Your copy of the data should leave out the images and match everything else exactly.
Content starts
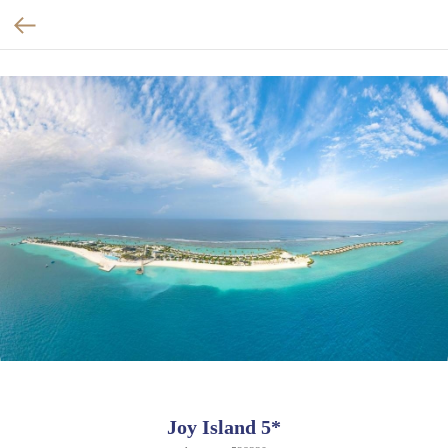
Joy Island 5*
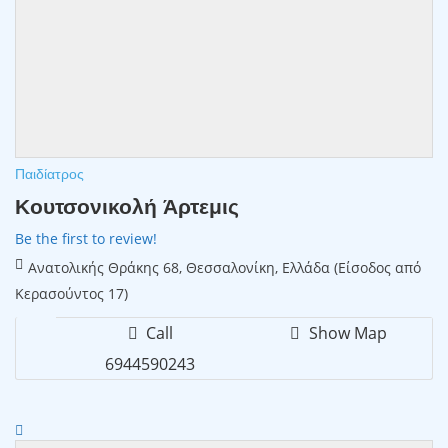
Παιδίατρος
Κουτσονικολή Άρτεμις
Be the first to review!
Ανατολικής Θράκης 68, Θεσσαλονίκη, Ελλάδα (Είσοδος από
Κερασούντος 17)
Call
Show Map
6944590243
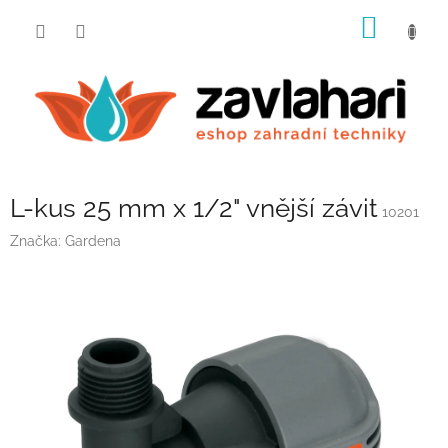
Přejít
NÁKUP
na
obsah
KOŠÍK
L-kus 25 mm x 1/2" vnější závit
10201
Značka:
Gardena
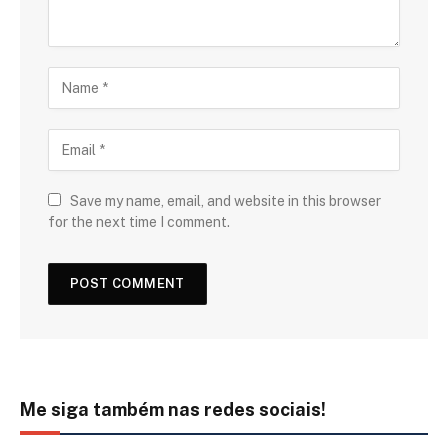
Save my name, email, and website in this browser
for the next time I comment.
Me siga também nas redes sociais!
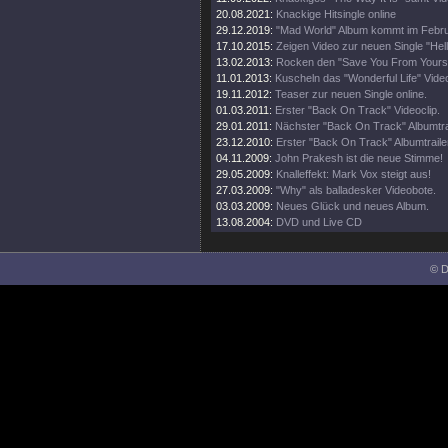
20.08.2021:
Knackige Hitsingle online
29.12.2019:
"Mad World" Album kommt im Febr
17.10.2015:
Zeigen Video zur neuen Single "Hell
13.02.2013:
Rocken den "Save You From Yoursel
11.01.2013:
Kuscheln das "Wonderful Life" Video
19.11.2012:
Teaser zur neuen Single online.
01.03.2011:
Erster "Back On Track" Videoclip.
29.01.2011:
Nächster "Back On Track" Albumtrai
23.12.2010:
Erster "Back On Track" Albumtraile
04.11.2009:
John Prakesh ist die neue Stimme!
29.05.2009:
Knalleffekt: Mark Vox steigt aus!
27.03.2009:
"Why" als balladesker Videobote.
03.03.2009:
Neues Glück und neues Album.
13.08.2004:
DVD und Live CD
© D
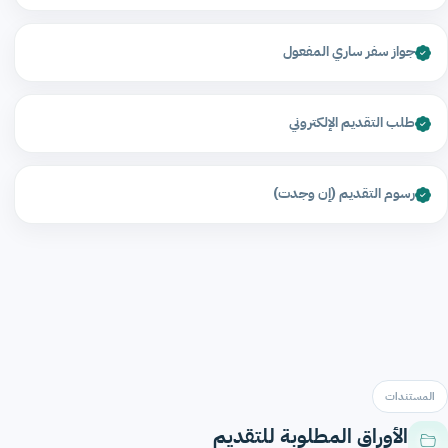
جواز سفر ساري المفعول
طلب التقديم الإلكتروني
رسوم التقديم (إن وجدت)
المستندات
الأوراق المطلوبة للتقديم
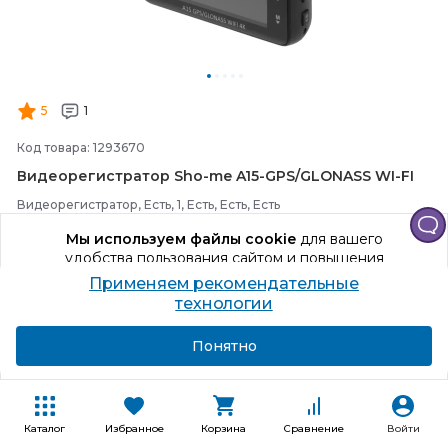
5
1
Код товара: 1293670
Видеорегистратор Sho-
me A15-
GPS/
GLONASS WI-
FI
Видеорегистратор, Есть, 1, Есть, Есть, Есть
Мы используем файлы cookie
для вашего
удобства пользования сайтом и повышения
Способы получения
качества рекомендаций.
Применяем рекомендательные
Продолжая использование сайта, вы даете
технологии
+105 бонусов
согласие на обработку персональных данных
10 455
₽
Подробнее
Я согласен
Понятно
В корзину
Каталог
Избранное
Корзина
Сравнение
Войти
Купить в один клик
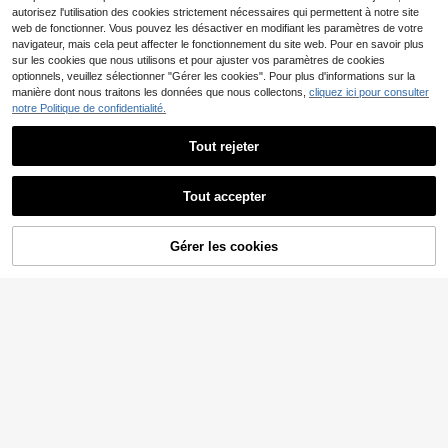
autorisez l'utilisation des cookies strictement nécessaires qui permettent à notre site
web de fonctionner. Vous pouvez les désactiver en modifiant les paramètres de votre
navigateur, mais cela peut affecter le fonctionnement du site web. Pour en savoir plus
sur les cookies que nous utilisons et pour ajuster vos paramètres de cookies
optionnels, veuillez sélectionner "Gérer les cookies". Pour plus d'informations sur la
manière dont nous traitons les données que nous collectons,
cliquez ici pour consulter
notre Politique de confidentialité.
Tout rejeter
Tout accepter
6
#Entrez en scène
Short rouge polyvalent et confortab
SHEIN SXY Short en PU
Entrepôt UE
Gérer les cookies
15
AJOUTER AU PANIER
le avec volant, nouveau short bouff
9
noir à imprimé lézard iridescent pou
,28€
-1%
15,49€
,89€
ant sexy, mini-short en dentelle. Co
r femmes, Halloween
nvient pour la boîte de nuit, les festi
vals de musique, les concerts, les s
oirées dansantes, Halloween et les
sorties d'été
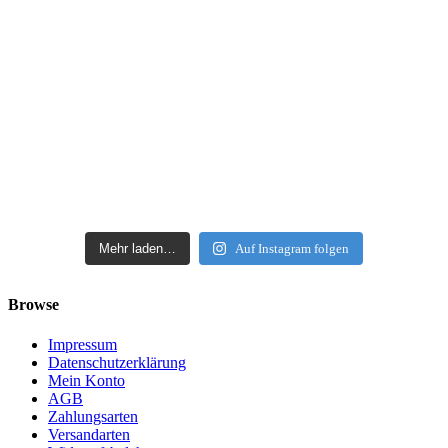
Mehr laden…
Auf Instagram folgen
Browse
Impressum
Datenschutzerklärung
Mein Konto
AGB
Zahlungsarten
Versandarten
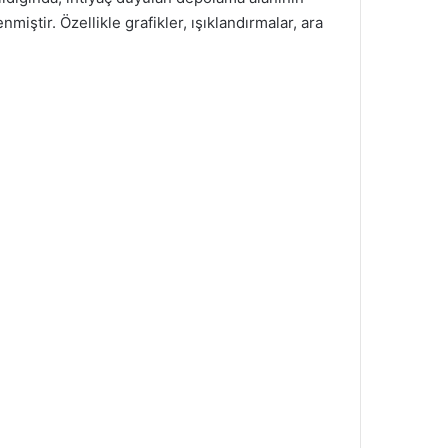
iştir. Özellikle grafikler, ışıklandırmalar, ara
Content ends
→ Written answer:
Joy Island 5*
Παιδίατρος
Κουτσονικολή Άρτεμις
Be the first to review!
Ανατολικής Θράκης 68, Θεσσαλονίκη, Ελλάδα (Είσοδος από
Κερασούντος 17)
Call
Show Map
6944590243
Přejít
NÁKUP
na
obsah
KOŠÍK
L-kus 25 mm x 1/2" vnější závit
10201
Značka:
Gardena
Save my name, email, and website in this browser
for the next time I comment.
Me siga também nas redes sociais!
20.08.2021:
Knackige Hitsingle online
29.12.2019:
"Mad World" Album kommt im Febr
17.10.2015:
Zeigen Video zur neuen Single "Hell
13.02.2013:
Rocken den "Save You From Yoursel
11.01.2013:
Kuscheln das "Wonderful Life" Video
19.11.2012:
Teaser zur neuen Single online.
01.03.2011:
Erster "Back On Track" Videoclip.
29.01.2011:
Nächster "Back On Track" Albumtrai
23.12.2010:
Erster "Back On Track" Albumtraile
04.11.2009:
John Prakesh ist die neue Stimme!
29.05.2009:
Knalleffekt: Mark Vox steigt aus!
27.03.2009:
"Why" als balladesker Videobote.
03.03.2009:
Neues Glück und neues Album.
13.08.2004:
DVD und Live CD
© D
جواز سفر ساري المفعول
طلب التقديم الإلكتروني
رسوم التقديم (إن وجدت)
المستندات
الأوراق المطلوبة للتقديم
5
1
Код товара: 1293670
Видеорегистратор Sho-
me A15-
GPS/
GLONASS WI-
FI
Видеорегистратор, Есть, 1, Есть, Есть, Есть
Мы используем файлы cookie
для вашего
удобства пользования сайтом и повышения
Способы получения
качества рекомендаций.
Применяем рекомендательные
Продолжая использование сайта, вы даете
технологии
+105 бонусов
согласие на обработку персональных данных
10 455
₽
Подробнее
Я согласен
Понятно
В корзину
Каталог
Избранное
Корзина
Сравнение
Войти
Купить в один клик
autorisez l'utilisation des cookies strictement nécessaires qui permettent à notre site
web de fonctionner. Vous pouvez les désactiver en modifiant les paramètres de votre
navigateur, mais cela peut affecter le fonctionnement du site web. Pour en savoir plus
sur les cookies que nous utilisons et pour ajuster vos paramètres de cookies
optionnels, veuillez sélectionner "Gérer les cookies". Pour plus d'informations sur la
manière dont nous traitons les données que nous collectons,
cliquez ici pour consulter
notre Politique de confidentialité.
Tout rejeter
Tout accepter
6
#Entrez en scène
Short rouge polyvalent et confortab
SHEIN SXY Short en PU
Entrepôt UE
Gérer les cookies
15
AJOUTER AU PANIER
le avec volant, nouveau short bouff
9
noir à imprimé lézard iridescent pou
,28€
-1%
15,49€
,89€
ant sexy, mini-short en dentelle. Co
r femmes, Halloween
nvient pour la boîte de nuit, les festi
vals de musique, les concerts, les s
oirées dansantes, Halloween et les
sorties d'été
Mehr laden…
Auf Instagram folgen
Browse
Impressum
Datenschutzerklärung
Mein Konto
AGB
Zahlungsarten
Versandarten
iştir. Özellikle grafikler, ışıklandırmalar, ara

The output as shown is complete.